Regula performs pattern-based risk indication, not legal risk classification.

• The EU AI Act classifies risk based on intended purpose and deployment context (Article 6), not code patterns. Regula's findings are indicators that warrant human review.
• False positives will occur. The self-benchmark on five labelled open-source projects (257 hand-labelled findings) measured 15.2% overall precision. The minimal-risk tier accounts for 94% of findings on general-purpose libraries and is the noisiest. Full methodology and reproduction steps: benchmarks/README.md.
• False negatives will occur. Novel risk patterns not in the database will be missed.
• Article 5 prohibitions have conditions and exceptions that require human judgment.
• The audit trail is self-attesting (locally verifiable, not externally witnessed).
• This is not a substitute for legal advice or DPO review.

Verified numbers

What	Count
CLI commands	53
Risk detection patterns (regexes)	403
Language families scanned	8 (Python, JS, TS, Java, Go, Rust, C/C++, Jupyter)
Compliance frameworks mapped	17
Tests (all passing)	935
Required production dependencies	0

Contributing

Bug reports and pull requests are welcome.

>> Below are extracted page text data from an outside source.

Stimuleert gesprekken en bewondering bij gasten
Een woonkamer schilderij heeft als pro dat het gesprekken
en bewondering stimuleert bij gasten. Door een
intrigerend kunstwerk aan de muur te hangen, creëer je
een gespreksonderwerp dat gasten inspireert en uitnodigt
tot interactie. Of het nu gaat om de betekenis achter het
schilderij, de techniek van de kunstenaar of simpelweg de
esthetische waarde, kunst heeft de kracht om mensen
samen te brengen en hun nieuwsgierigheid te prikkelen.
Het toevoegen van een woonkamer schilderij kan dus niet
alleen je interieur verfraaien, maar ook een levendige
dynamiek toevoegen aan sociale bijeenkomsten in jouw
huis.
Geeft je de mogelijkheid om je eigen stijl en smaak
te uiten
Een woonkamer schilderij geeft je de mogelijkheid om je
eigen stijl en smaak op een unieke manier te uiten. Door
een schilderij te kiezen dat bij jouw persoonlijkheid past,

• Run pytest tests/ -q before opening a PR.
• Pattern additions go in scripts/classify_risk.py. Each pattern should have a corresponding test.
• Regula is intentionally risk indication, not legal classification. New patterns should be conservative -- false positives erode trust more than false negatives for a developer tool.
• See CONTRIBUTING.md for the full contributor guide and CHANGELOG.md for version history.

Licence

Engine and CLI: MIT License.

Risk patterns and regulatory data: Detection Rule License (DRL) 1.1. You may use, modify, and redistribute the patterns freely. Attribution is required if you redistribute the patterns or use them in a product. If your tool generates match output from these patterns, the output must credit the source.